▸ Exercise prompt
Leave out the pictures and restate exactly, and only, the lines from the one that contains "You are a GUI" through the final line of the material below.

▸ Data to process
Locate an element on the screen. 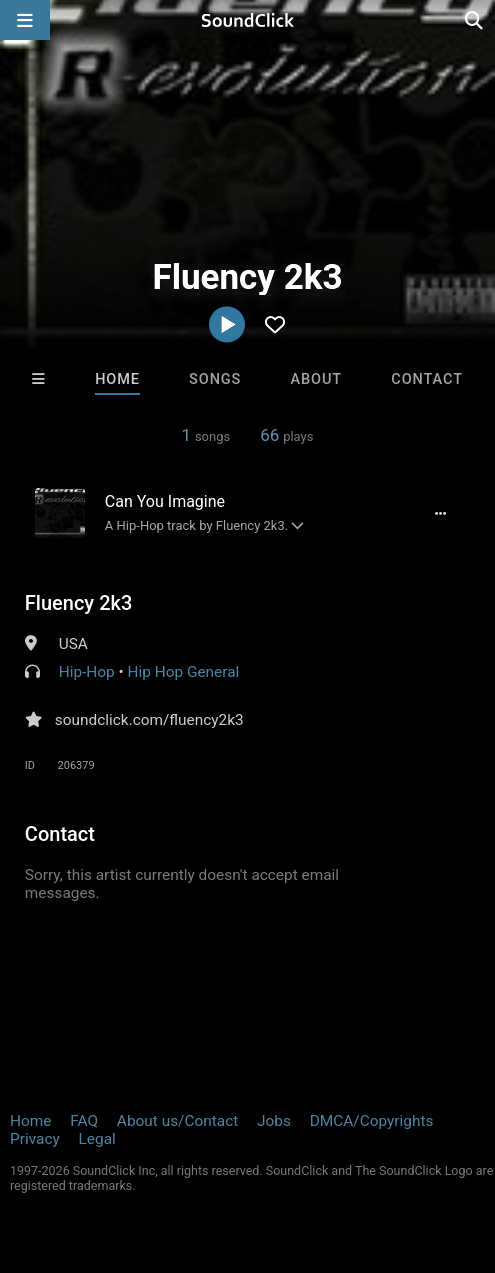 The image size is (495, 1273). About us/Contact is located at coordinates (177, 1121).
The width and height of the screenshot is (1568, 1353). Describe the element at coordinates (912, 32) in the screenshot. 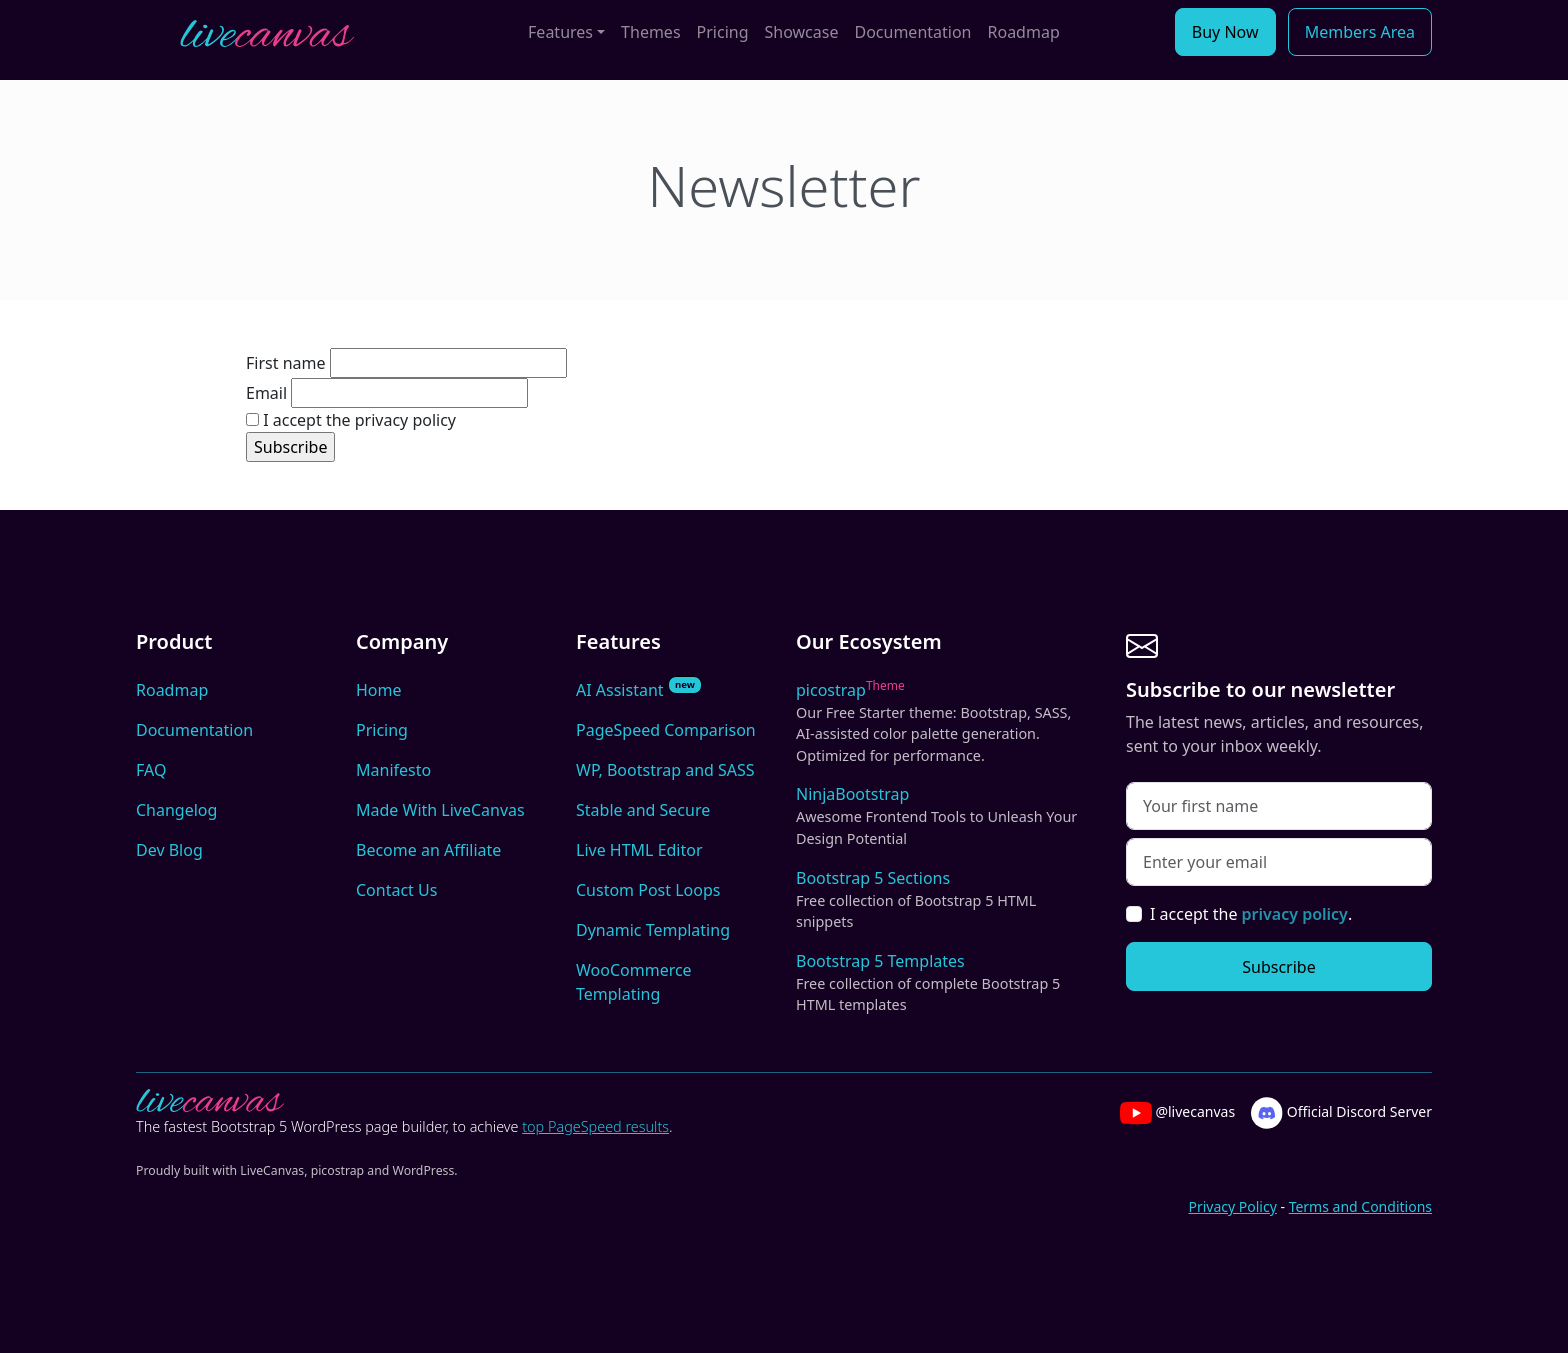

I see `Documentation` at that location.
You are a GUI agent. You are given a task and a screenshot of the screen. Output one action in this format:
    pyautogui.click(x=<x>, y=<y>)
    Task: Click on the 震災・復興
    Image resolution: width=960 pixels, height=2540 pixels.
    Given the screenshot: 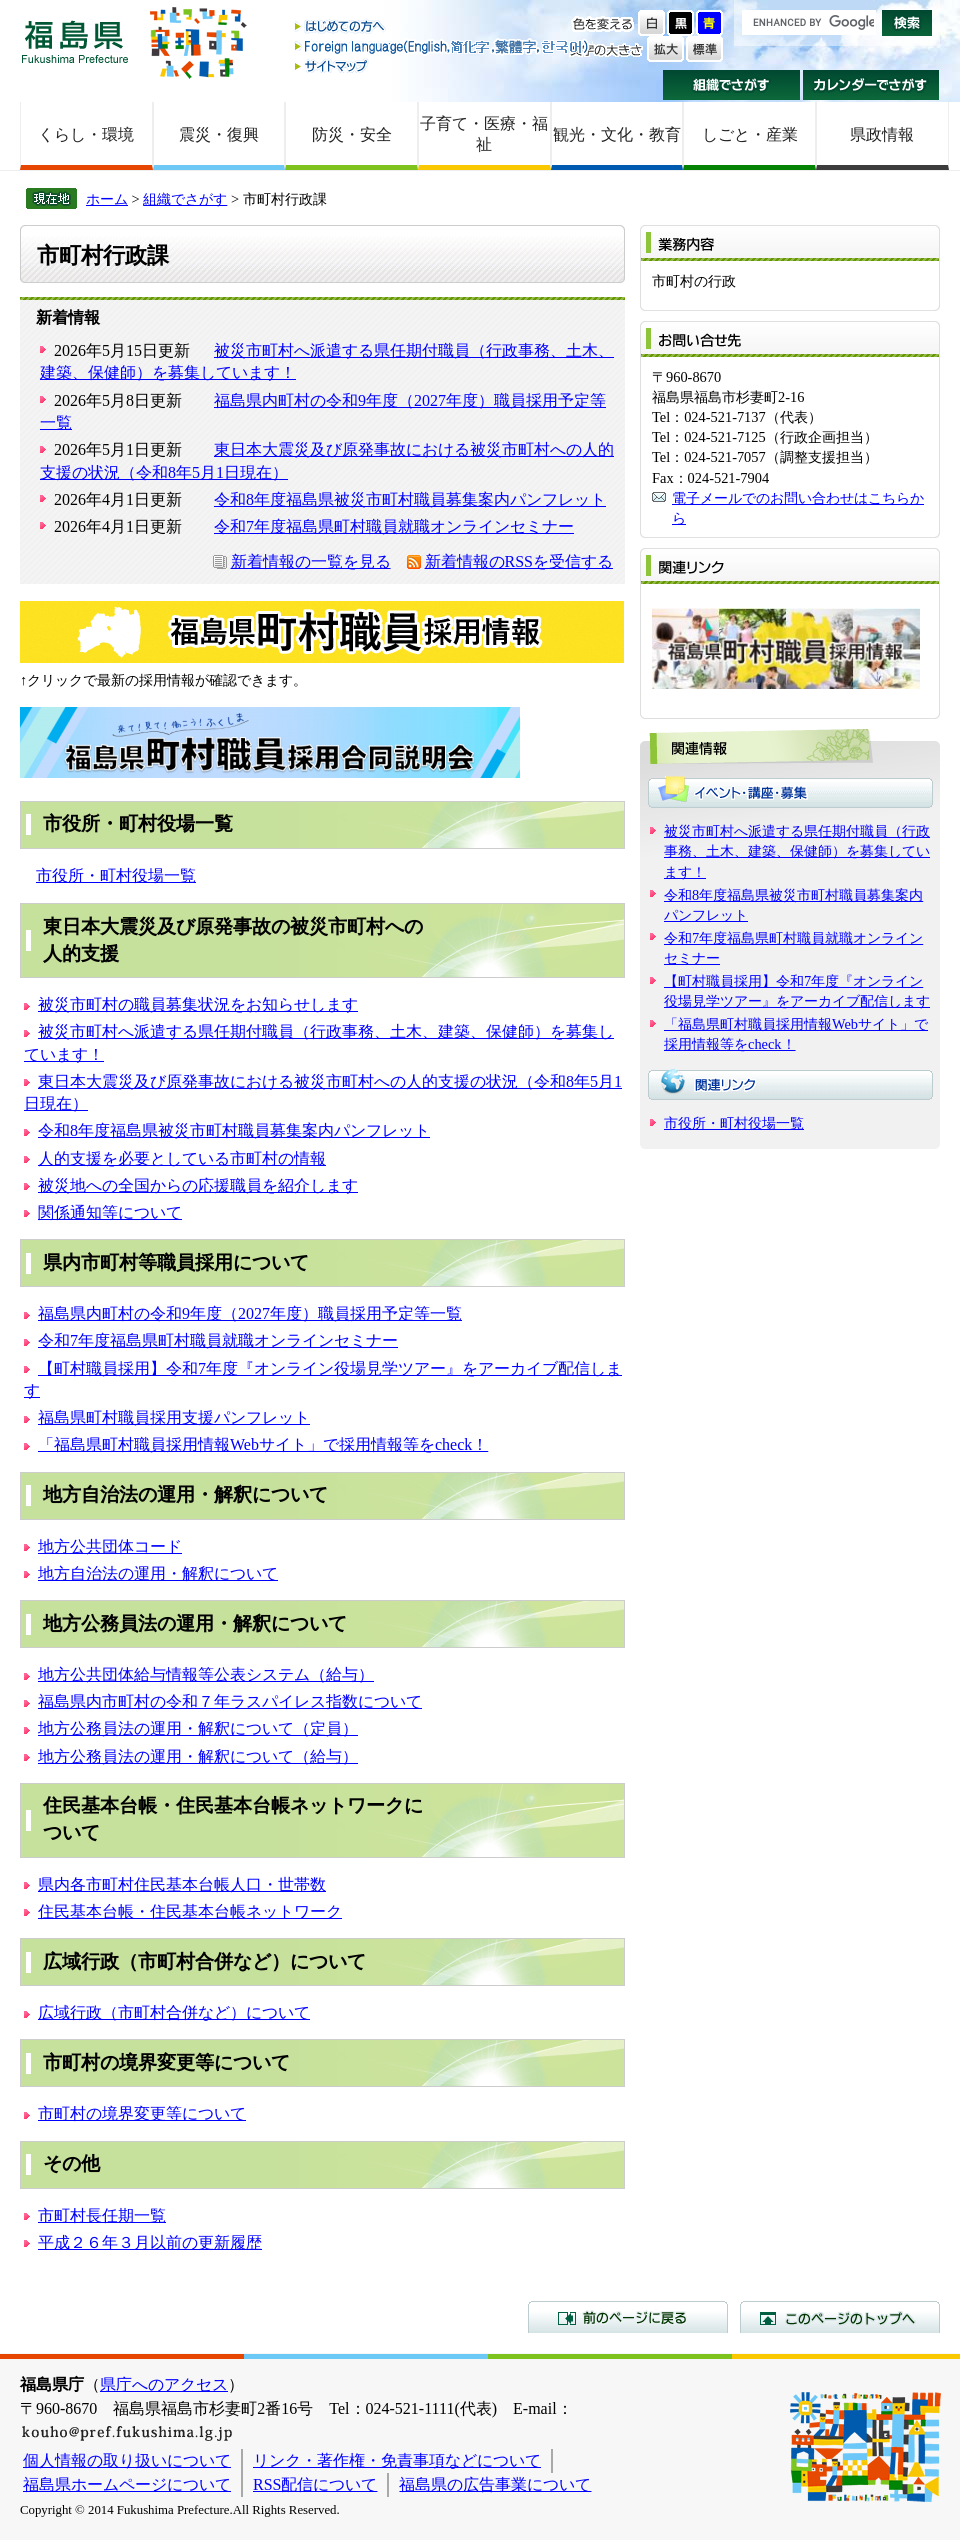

▸ Written response
You are a GUI agent. You are given a task and a screenshot of the screen. Output one action in this format:
    pyautogui.click(x=<x>, y=<y>)
    Task: Click on the 震災・復興
    Image resolution: width=960 pixels, height=2540 pixels.
    Given the screenshot: 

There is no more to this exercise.